Let $(X,\mathcal{A})$ and $(Y,\mathcal{B})$ be standard Borel spaces (for example, $\Bbb{R}$ with its Borel sigma-algebra).
Let $p$ be a probability measure on $(X,\mathcal{A})$ and $q$ be a probability measure on $(Y,\mathcal{B})$.
Let now $r$ be a finitely additive probability measure on $(X\times Y, \mathcal{A}\otimes\mathcal{B})$, such that for all $A\in\mathcal{A}$ and $B\in\mathcal{B}$,
$r(A\times Y)=p(A)$ and $r(X\times B)=q(B)$.
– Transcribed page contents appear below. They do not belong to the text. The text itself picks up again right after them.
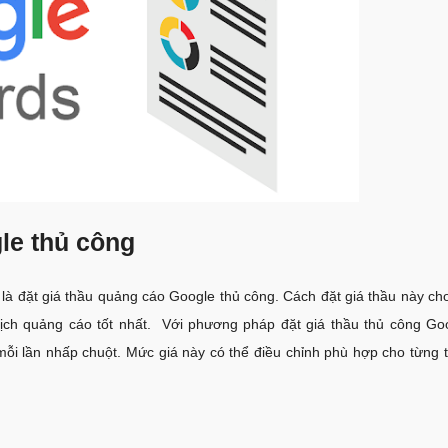
le thủ công
là đặt giá thầu quảng cáo Google thủ công. Cách đặt giá thầu này ch
 dịch quảng cáo tốt nhất. Với phương pháp đặt giá thầu thủ công G
mỗi lần nhấp chuột. Mức giá này có thể điều chỉnh phù hợp cho từng 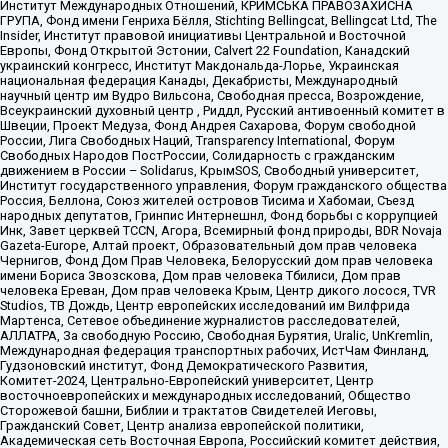
Институт Международных Отношений, КРИМСЬКА ПРАВОЗАХИСНА
ГРУПА, Фонд имени Генриха Бёлля, Stichting Bellingcat, Bellingcat Ltd, The
Insider, Институт правовой инициативы Центральной и Восточной
Европы, Фонд Открытой Эстонии, Calvert 22 Foundation, Канадский
украинский конгресс, Институт Макдональда-Лорье, Украинская
национальная федерация Канады, Декабристы, Международный
научный центр им Вудро Вильсона, Свободная пресса, Возрождение,
Всеукраинский духовный центр , Риддл, Русский антивоенный комитет в
Швеции, Проект Медуза, Фонд Андрея Сахарова, Форум свободной
России, Лига Свободных Наций, Transparеncy International, Форум
Свободных Народов ПостРоссии, Солидарность с гражданским
движением в России – Solidarus, КрымSOS, Свободный университет,
Институт государственного управления, Форум гражданского общества
Россия, Беллона, Союз жителей островов Тисима и Хабомаи, Съезд
народных депутатов, Гринпис Интернешнл, Фонд борьбы с коррупцией
Инк, Завет церквей TCCN, Агора, Всемирный фонд природы, BDR Novaja
Gazeta-Europe, Алтай проект, Образовательный дом прав человека
Чернигов, Фонд Дом Прав Человека, Белорусский дом прав человека
имени Бориса Звозскова, Дом прав человека Тбилиси, Дом прав
человека Ереван, Дом прав человека Крым, Центр дикого лосося, TVR
Studios, ТВ Дождь, Центр европейских исследований им Вилфрида
Мартенса, Сетевое объединение журналистов расследователей,
АЛЛАТРА, За свободную Россию, Свободная Бурятия, Uralic, UnKremlin,
Международная федерация транспортных рабочих, ИстЧам Финланд,
Гудзоновский институт, Фонд Демократического Развития,
Комитет-2024, Центрально-Европейский университет, Центр
восточноевропейских и международных исследований, Общество
Сторожевой башни, Библии и трактатов Свидетелей Иеговы,
Гражданский Совет, Центр анализа европейской политики,
Академическая сеть Восточная Европа, Российский комитет действия,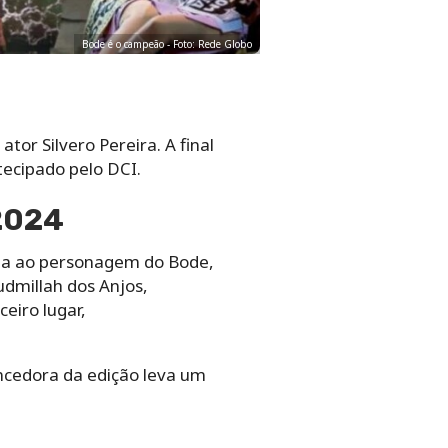
Bode é o campeão - Foto: Rede Globo
or Silvero Pereira. A final
tecipado pelo DCI.
 2024
vida ao personagem do Bode,
udmillah dos Anjos,
eiro lugar,
encedora da edição leva um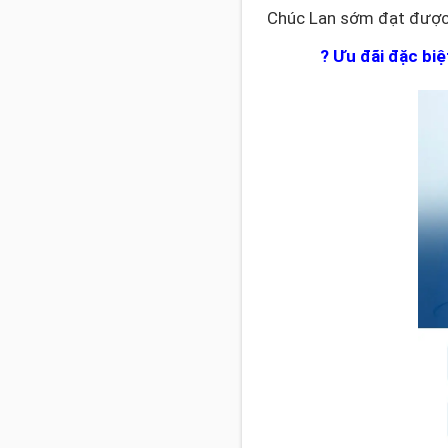
Chúc Lan sớm đạt được 
? Ưu đãi đặc bi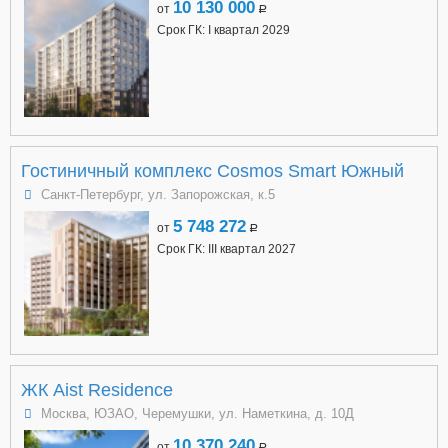
10 130 000
от
a
Срок ГК: I квартал 2029
Гостиничный комплекс Cosmos Smart Южный
Санкт-Петербург, ул. Запорожская, к.5
5 748 272
от
a
Срок ГК: III квартал 2027
ЖК Aist Residence
Москва, ЮЗАО, Черемушки, ул. Наметкина, д. 10Д
10 370 240
от
a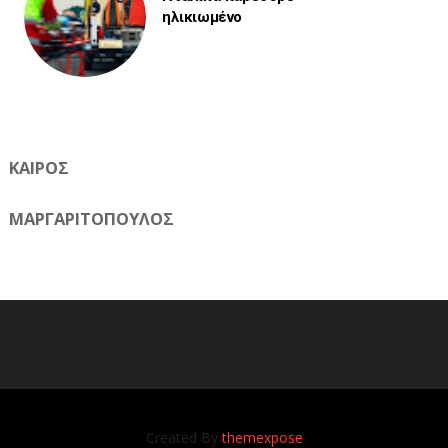
ηλικιωμένο
ΚΑΙΡΟΣ
ΜΑΡΓΑΡΙΤΟΠΟΥΛΟΣ
Η ηλεκτρονική εφημερίδα της Ημαθίας 📧 Email:
meliomixa@gmail.com
Created By
themexpose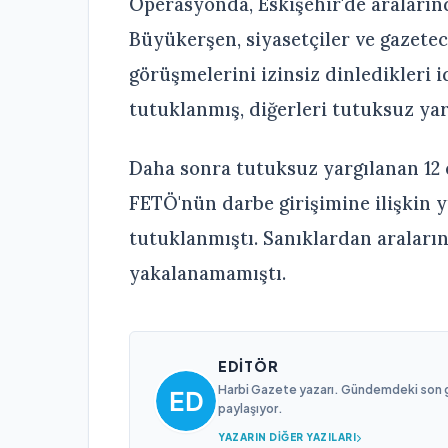
Operasyonda, Eskişehir'de araları
Büyükerşen, siyasetçiler ve gazetec
görüşmelerini izinsiz dinledikleri i
tutuklanmış, diğerleri tutuksuz yar
Daha sonra tutuksuz yargılanan 12
FETÖ'nün darbe girişimine ilişkin
tutuklanmıştı. Sanıklardan araların
yakalanamamıştı.
EDITÖR
Harbi Gazete yazarı. Gündemdeki son gel
paylaşıyor.
YAZARIN DIĞER YAZILARI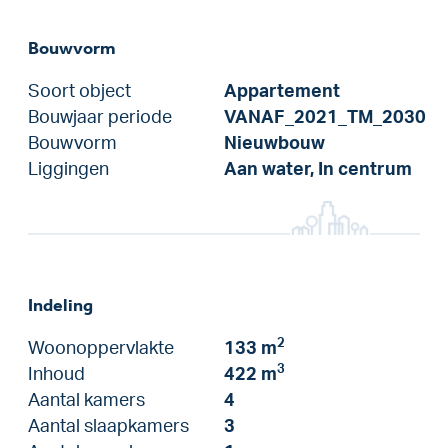
Bouwvorm
Soort object
Appartement
Bouwjaar periode
VANAF_2021_TM_2030
Bouwvorm
Nieuwbouw
Liggingen
Aan water, In centrum
Indeling
2
Woonoppervlakte
133 m
3
Inhoud
422 m
Aantal kamers
4
Aantal slaapkamers
3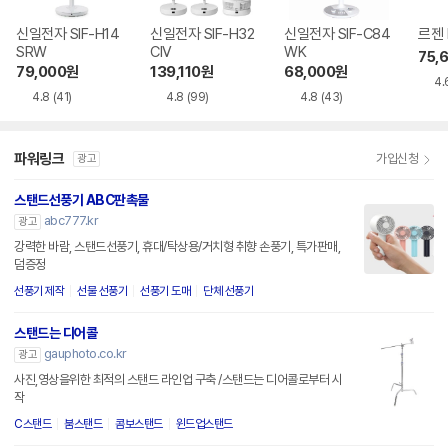
신일전자 SIF-H14
신일전자 SIF-H32
신일전자 SIF-C84
르젠 
SRW
CIV
WK
75,
79,000
원
139,110
원
68,000
원
4.
4.8
(41)
4.8
(99)
4.8
(43)
파워링크
가입신청
광고
스탠드선풍기 ABC판촉물
abc777.kr
광고
강력한 바람, 스탠드선풍기, 휴대/탁상용/거치형 취향 손풍기, 특가판매,
덤증정
선풍기 제작
선물 선풍기
선풍기 도매
단체 선풍기
스탠드는 디어콜
gauphoto.co.kr
광고
사진,영상을위한 최적의 스탠드 라인업 구축 /스탠드는 디어콜로부터 시
작
C스탠드
붐스탠드
콤보스탠드
윈드업스탠드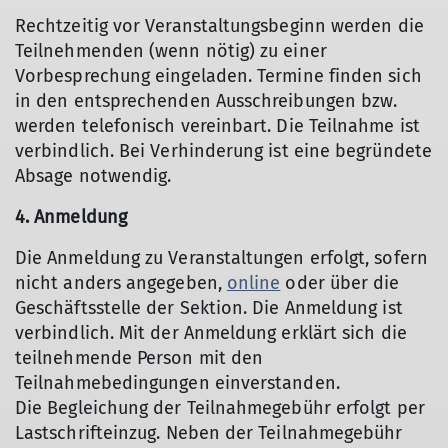
Rechtzeitig vor Veranstaltungsbeginn werden die
Teilnehmenden (wenn nötig) zu einer
Vorbesprechung eingeladen. Termine finden sich
in den entsprechenden Ausschreibungen bzw.
werden telefonisch vereinbart. Die Teilnahme ist
verbindlich. Bei Verhinderung ist eine begründete
Absage notwendig.
4. Anmeldung
Die Anmeldung zu Veranstaltungen erfolgt, sofern
nicht anders angegeben,
online
oder über die
Geschäftsstelle der Sektion. Die Anmeldung ist
verbindlich. Mit der Anmeldung erklärt sich die
teilnehmende Person mit den
Teilnahmebedingungen einverstanden.
Die Begleichung der Teilnahmegebühr erfolgt per
Lastschrifteinzug. Neben der Teilnahmegebühr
Can we conclude that $r$ is countably additive? If not, are there conditions under which we can?
Best Answer
No. Let $X = Y = [0, 1)$ with its usual Borel $\sigma$-algebra, $\lambda$ be the Lebesgue measure. Consider the decreasing sequence $A_n$ of subsets of $X \times Y$ given by $A_n = \cup_{i = 1}^{2^n} [\frac{i - 1}{2^n}, \frac{i}{2^n}) \times [\frac{i - 1}{2^n}, \frac{i}{2^n})$. We see that $\lambda \times \lambda(A_n) = 2^{-n}$. Define $\mu_n$ on $X \times Y$ by $\mu_n = 2^n1_{A_n}(\lambda \times \lambda)$. We observe that both marginals of $\mu_n$ are $\lambda$. Now, let $\mathcal{U}$ be a free ultrafilter on $\mathbb{N}$ and $\mu = \lim_{n \rightarrow \mathcal{U}} \mu_n$. Then $\mu$ is a finitely additive measure with both of its marginals $\lambda$. However, $\mu$ is not countably additive. Indeed, if it were, then we would have $\mu(\cap_m A_m) = \lim_{m \rightarrow \infty} \mu(A_m)$. Since $\lambda \times \lambda(A_m) = 2^{-m}$, we have $\lambda \times \lambda(\cap_m A_m) = 0$, so $\mu_n(\cap_m A_m) = 0$, whence $\mu(\cap_m A_m) = \lim_{n \rightarrow \mathcal{U}} \mu_n(\cap_m A_m) = 0$. On the other hand, whenever $n \geq m$, we have $\mu_n(A_m) = 2^n(\lambda \times \lambda)(A_n \cap A_m) = 2^n(\lambda \times \lambda)(A_n) = 1$, so $\mu(A_m) = \lim_{n \rightarrow \mathcal{U}} \mu_n(A_m) = 1$. But then $\lim_{m \rightarrow \infty} \mu(A_m) = 1 \neq 0 = \mu(\cap_m A_m)$, so $\mu$ is not countably additive.